I Am Falling into Reverie

Seeking the Meaning of Life

The following morning after the Christmas party at Leticia’s sister’s house, I am woken up at noon by Gerardo’s unimaginable loud fart, louder than human beings have ever produced yet in the history. It is literally so loud, I am almost jumping out off my skin, it is a sheer explosion. I am exasperated with his rude way of waking me up and shout, “Son of bitch! I thought someone threw dynamite at me. What time is it? I don’t need your fucking alarm clock in this morning!”

“Ha-ha-ha, sorry, man. I couldn’t control it. I must’ve forgotten to turn my alarm off yesterday. It’s noon sharp. My alarm clock is always exact, you know. You can sleep more if you want. Don’t worry; it’ll never explode again, I promise. Really sorry man, ha-ha-ha.”

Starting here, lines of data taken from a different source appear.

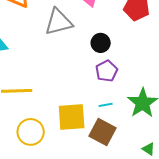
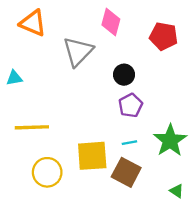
gray triangle: (59, 22) -> (78, 52), turned -32

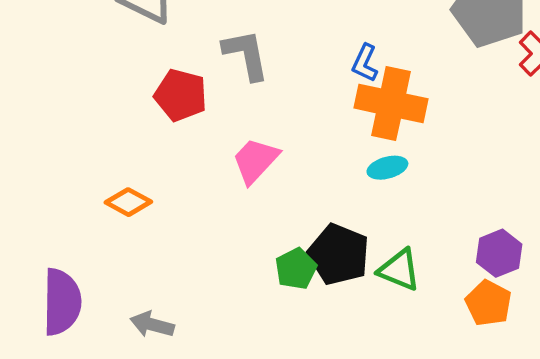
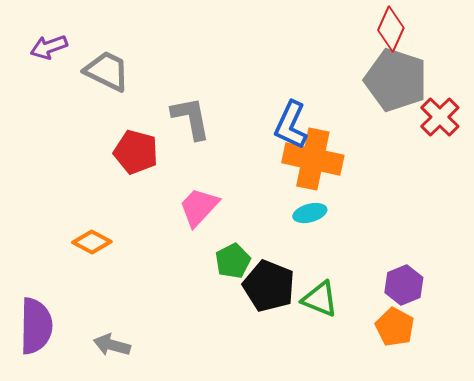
blue L-shape: (365, 63) -> (291, 125), size x1.5
green pentagon: (296, 269) -> (233, 261), moved

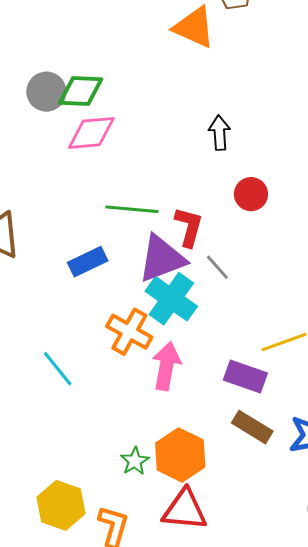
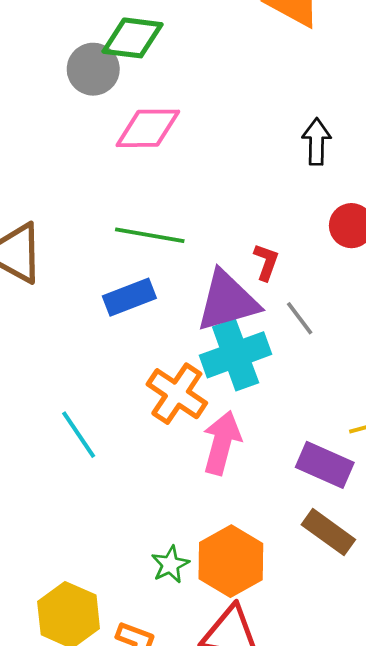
green diamond: (81, 91) -> (132, 38), moved
green line: (132, 209) -> (150, 235), moved
red L-shape: (189, 227) -> (266, 262), size x0.7
cyan cross: (171, 299) -> (236, 355), turned 30

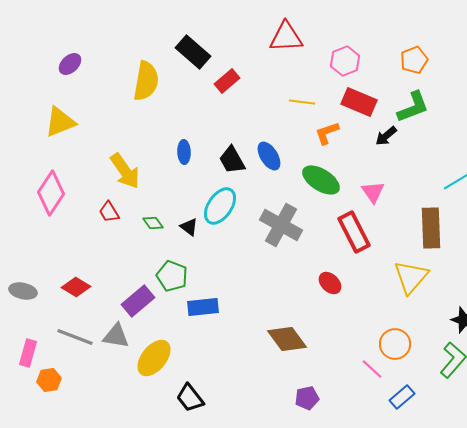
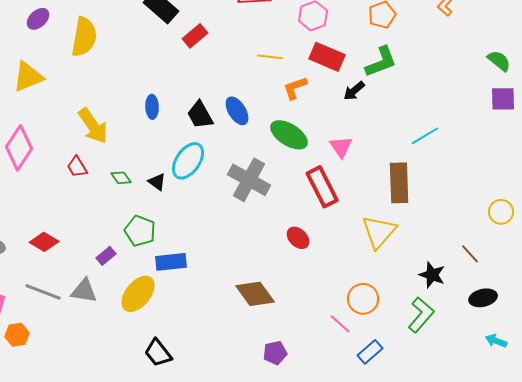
yellow semicircle: (146, 81) -> (84, 37), moved
purple rectangle: (138, 301) -> (106, 256), size x0.6
yellow ellipse: (154, 358) -> (138, 294), moved

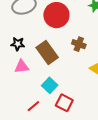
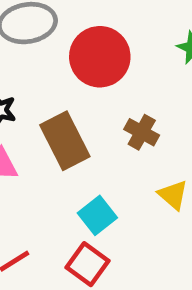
cyan square: (50, 85) -> (97, 215), moved

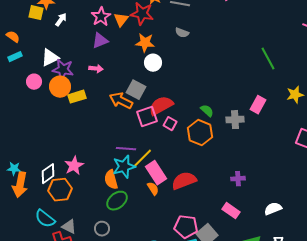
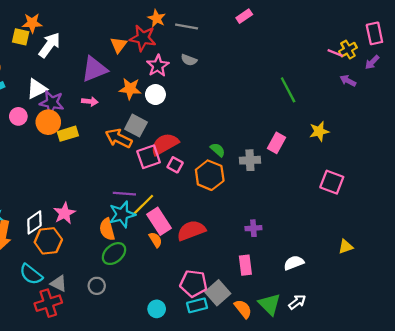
pink star: (101, 17) -> (158, 66), moved
white arrow: (61, 20) -> (49, 45), size x1.6
purple triangle: (100, 41) -> (94, 69), size x1.4
orange star: (145, 43) -> (130, 89), moved
pink rectangle: (231, 211) -> (245, 265), turned 48

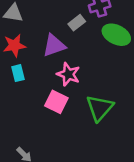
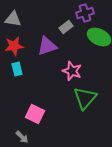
pink star: (68, 74) -> (72, 71), moved
pink square: (56, 102) -> (35, 114), moved

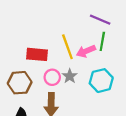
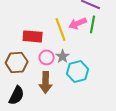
pink arrow: (86, 51) -> (78, 23), moved
cyan hexagon: (101, 81) -> (78, 71), moved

The party had ended past 5:00 a.m. last night, so naturally I am still a wee bit sleepy and in a dreamy mood. I am lying down on the bed, and a single sunray is beaming in from the chink of curtain. The greeting of sunray makes me cheer up and makes me feel that today should be a glorious day. I am falling into reverie….

Gerardo’s family has their own way to enjoy Christmas. Each member of the family is obliged to buy a present for only one of family members. At this time, I was included as one of them. Three weeks ago, we decided who would buy a present for whom by picking up a paper on which was written a name from the box. I picked up the paper on which was written Javier’s name. Javier is Gerard’s oldest brother. My name was picked up by Jorgito. As a matter of fact, Gerardo and I went to Santa Fe to buy Christmas presents five days ago, and it took us over three hours to choose presents!

Yesterday at 8:00 p.m., Gerardo’s family and I gathered around the small Christmas tree that was surrounded with presents at his parents’ house. I gave Javier elegantly designed shirts and a perfume set. He was happy as a child when I gave him his presents and gave me amiable hugs three times in a row, since he could not repress his surprise and delightedness.

Jorgito gave me a mobile phone and two shirts with an expectant smile on his face. While I was opening the presents, his enthusiasm overwhelmed him, and he bellowed, “Shogo, tear them up! I told you, it’s very useful. Now you have a mobile phone. Let me call you. Oh my God, it’s very nice, man. You have fifty minutes free credit. Gerardo, here is Shogo’s mobile phone number – save it, save it! Shogo, do you like these shirts? Try them on right now because I want to see if they fit on you. Oh my God, they fit you perfectly!” 

In point of fact, it was a superb feeling to exchange presents sometimes. In Japan families are not as close as Mexicans. Japanese lost such feelings long time ago because of their hectic daily activities. I think that Japanese had better learn from Mexicans how to show their emotions unrestrictedly and how to enjoy such family bonds sometimes if they want to remain as human beings.